This is an old revision of the document!


Assignment #4

You are asked to think about the on and off-chip memory system for our DaDianNao like accelerator. Let's restrict attention to CNNs, where the layers are convolutions, pooling and fully-connected. Let us assume you have an external memory interface which can provide X bytes/cycle. For example, a DDR3-1600 memory system can, at peak provide, 1600 x 1M x 8B/ sec = 13,107,200 bytes/sec. Assuming a 1GHz operating frequency for our accelerator that would translate into just 12.5 bytes/cycle.

You are asked to think about strategies of how to allocate your on-chip memory to reduce as much as possible off-chip traffic to sustain as much as possible the execution cores. We will provide you with the architecture of a few CNNs shortly. You will have to calculate how much traffic will be needed

Assignment #3

Due Thursday, March 8, before class. Submission link will be provided in due time. Do not e-mail.

Description

Assignment #2

Due Thursday, February 15, before class. Submission link will be provided in due time. Do not e-mail.

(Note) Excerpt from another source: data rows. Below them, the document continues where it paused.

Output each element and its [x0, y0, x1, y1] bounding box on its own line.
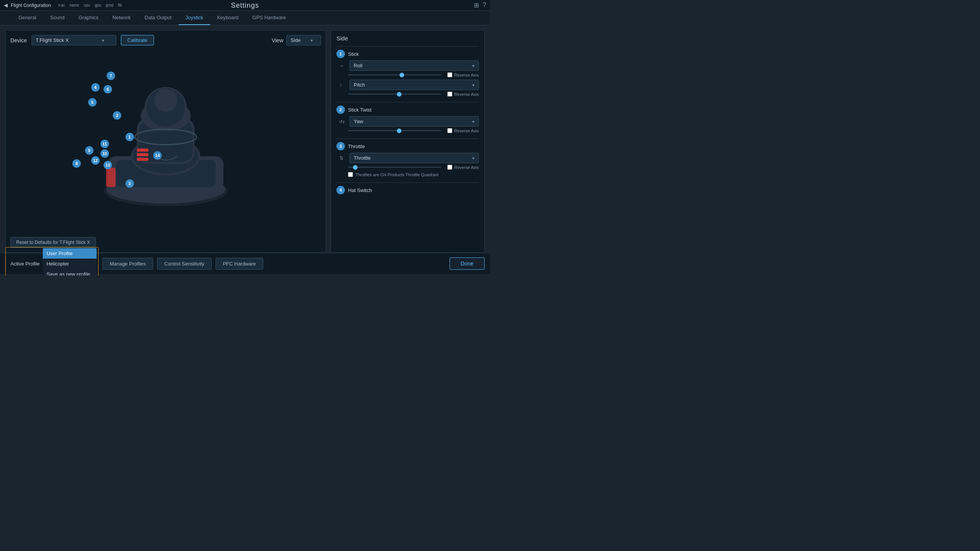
pitch-slider-thumb[interactable] [397, 92, 401, 97]
system-stats: t-ac name cpu gpu grnd flit [59, 3, 122, 7]
profile-item-helicopter[interactable]: Helicopter [43, 259, 97, 269]
tab-graphics[interactable]: Graphics [72, 11, 105, 25]
tab-network[interactable]: Network [105, 11, 138, 25]
roll-reverse-label: Reverse Axis [454, 73, 479, 77]
roll-dropdown-chevron [472, 63, 475, 68]
throttle-ch-row: Throttles are CH Products Throttle Quadr… [336, 172, 479, 177]
device-row: Device T.Flight Stick X Calibrate View S… [10, 35, 321, 45]
axis-group-throttle: 3 Throttle ⇅ Throttle Reverse Axis [336, 142, 479, 177]
yaw-slider-thumb[interactable] [397, 129, 401, 133]
svg-rect-15 [106, 168, 116, 187]
profile-item-save-new[interactable]: Save as new profile [43, 269, 97, 276]
stick-twist-header: 2 Stick Twist [336, 105, 479, 114]
manage-profiles-button[interactable]: Manage Profiles [102, 258, 153, 270]
roll-dropdown[interactable]: Roll [350, 60, 479, 71]
svg-text:⇅: ⇅ [339, 155, 343, 161]
throttle-icon: ⇅ [338, 154, 347, 163]
active-profile-section: Active Profile User Profile Helicopter S… [5, 247, 99, 276]
badge-3: 3 [336, 142, 345, 150]
marker-5[interactable]: 5 [88, 98, 97, 107]
profile-item-user[interactable]: User Profile [43, 248, 97, 259]
top-icons: ⊞ ? [474, 2, 486, 9]
tab-joystick[interactable]: Joystick [179, 11, 210, 25]
joystick-image [10, 48, 321, 214]
marker-12[interactable]: 12 [91, 156, 100, 165]
throttle-slider-row: Reverse Axis [336, 165, 479, 170]
marker-4[interactable]: 4 [91, 83, 100, 92]
yaw-slider[interactable] [348, 130, 441, 131]
pitch-dropdown-chevron [472, 82, 475, 88]
control-sensitivity-button[interactable]: Control Sensitivity [157, 258, 212, 270]
marker-14[interactable]: 14 [153, 151, 162, 160]
profile-dropdown: User Profile Helicopter Save as new prof… [43, 248, 97, 276]
done-button[interactable]: Done [450, 257, 485, 270]
view-select[interactable]: Side [286, 35, 321, 45]
tab-sound[interactable]: Sound [43, 11, 72, 25]
left-panel: Device T.Flight Stick X Calibrate View S… [5, 30, 326, 253]
yaw-dropdown[interactable]: Yaw [350, 116, 479, 127]
marker-9[interactable]: 9 [85, 146, 94, 155]
svg-text:↔: ↔ [339, 63, 344, 68]
pfc-hardware-button[interactable]: PFC Hardware [216, 258, 263, 270]
divider-2 [336, 102, 479, 102]
device-label: Device [10, 37, 27, 43]
device-select[interactable]: T.Flight Stick X [32, 35, 116, 45]
device-dropdown-chevron [102, 37, 104, 43]
marker-6[interactable]: 6 [104, 85, 112, 94]
marker-1[interactable]: 1 [125, 133, 134, 141]
yaw-dropdown-chevron [472, 119, 475, 124]
tab-keyboard[interactable]: Keyboard [210, 11, 246, 25]
nav-tabs: General Sound Graphics Network Data Outp… [0, 11, 490, 25]
divider-4 [336, 182, 479, 183]
svg-text:↺z: ↺z [339, 119, 345, 124]
badge-1: 1 [336, 50, 345, 58]
throttle-ch-label: Throttles are CH Products Throttle Quadr… [355, 172, 438, 177]
roll-slider[interactable] [348, 74, 441, 75]
roll-reverse-checkbox: Reverse Axis [447, 72, 479, 77]
throttle-reverse-checkbox: Reverse Axis [447, 165, 479, 170]
pitch-reverse-label: Reverse Axis [454, 92, 479, 97]
page-title: Settings [231, 2, 259, 10]
throttle-reverse-label: Reverse Axis [454, 165, 479, 170]
flight-config-title: Flight Configuration [11, 3, 51, 8]
pitch-dropdown[interactable]: Pitch [350, 80, 479, 90]
pitch-slider[interactable] [348, 94, 441, 95]
pitch-icon: ↕ [338, 80, 347, 90]
badge-2: 2 [336, 105, 345, 114]
throttle-slider-thumb[interactable] [353, 165, 358, 170]
yaw-reverse-checkbox: Reverse Axis [447, 128, 479, 133]
view-label: View [272, 37, 283, 43]
svg-rect-14 [137, 158, 149, 161]
main-content: Device T.Flight Stick X Calibrate View S… [0, 25, 490, 253]
roll-slider-thumb[interactable] [400, 73, 404, 77]
yaw-reverse-input[interactable] [447, 128, 452, 133]
bottom-bar: Active Profile User Profile Helicopter S… [0, 253, 490, 274]
divider-top [336, 46, 479, 47]
roll-reverse-input[interactable] [447, 72, 452, 77]
marker-11[interactable]: 11 [100, 140, 109, 148]
view-row: View Side [272, 35, 321, 45]
tab-gps-hardware[interactable]: GPS Hardware [246, 11, 293, 25]
stick-twist-title: Stick Twist [348, 107, 371, 113]
marker-3[interactable]: 3 [125, 179, 134, 188]
throttle-dropdown[interactable]: Throttle [350, 153, 479, 163]
throttle-slider[interactable] [348, 167, 441, 168]
pitch-axis-row: ↕ Pitch [336, 80, 479, 90]
hat-title: Hat Switch [348, 187, 372, 193]
back-button[interactable]: ◀ [4, 2, 8, 8]
yaw-slider-row: Reverse Axis [336, 128, 479, 133]
tab-general[interactable]: General [12, 11, 43, 25]
calibrate-button[interactable]: Calibrate [121, 35, 154, 45]
tab-data-output[interactable]: Data Output [138, 11, 179, 25]
settings-icon[interactable]: ⊞ [474, 2, 479, 9]
roll-icon: ↔ [338, 61, 347, 70]
axis-group-stick: 1 Stick ↔ Roll Reverse Axis [336, 50, 479, 97]
throttle-ch-input[interactable] [348, 172, 353, 177]
pitch-reverse-input[interactable] [447, 92, 452, 97]
help-icon[interactable]: ? [483, 2, 486, 9]
reset-defaults-button[interactable]: Reset to Defaults for T.Flight Stick X [10, 237, 96, 248]
svg-text:↕: ↕ [339, 82, 342, 88]
svg-rect-13 [137, 153, 149, 156]
throttle-reverse-input[interactable] [447, 165, 452, 170]
side-panel-title: Side [336, 35, 479, 42]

Repeat Assignment #1 but use Intel's PIN tool.

Assignment #1

Due Thursday, February 1, before class. Submission link will be provided in due time. Do not e-mail.

Getting to know the Simplescalar Simulator Read the lab0 and lab4 handouts from ECE552. These will introduce you to the Simplescalar simulator. Our goal here is to modify the cache simulation module to implement a different replacement policy. The cache module is implemented in cache.c. The simplest simulator that uses it is sim-cache.c.

Part A: Modify cache.c to add a “not MRU” replacement policy. You will have to modify the cache_access() function and potentially others. For example, check whether you need to change cache_probe() too. Not MRU replaces one cache block a random except for the MRU. Sim-cache for the go and gcc traces first with LRU replacement and then with your notMRU.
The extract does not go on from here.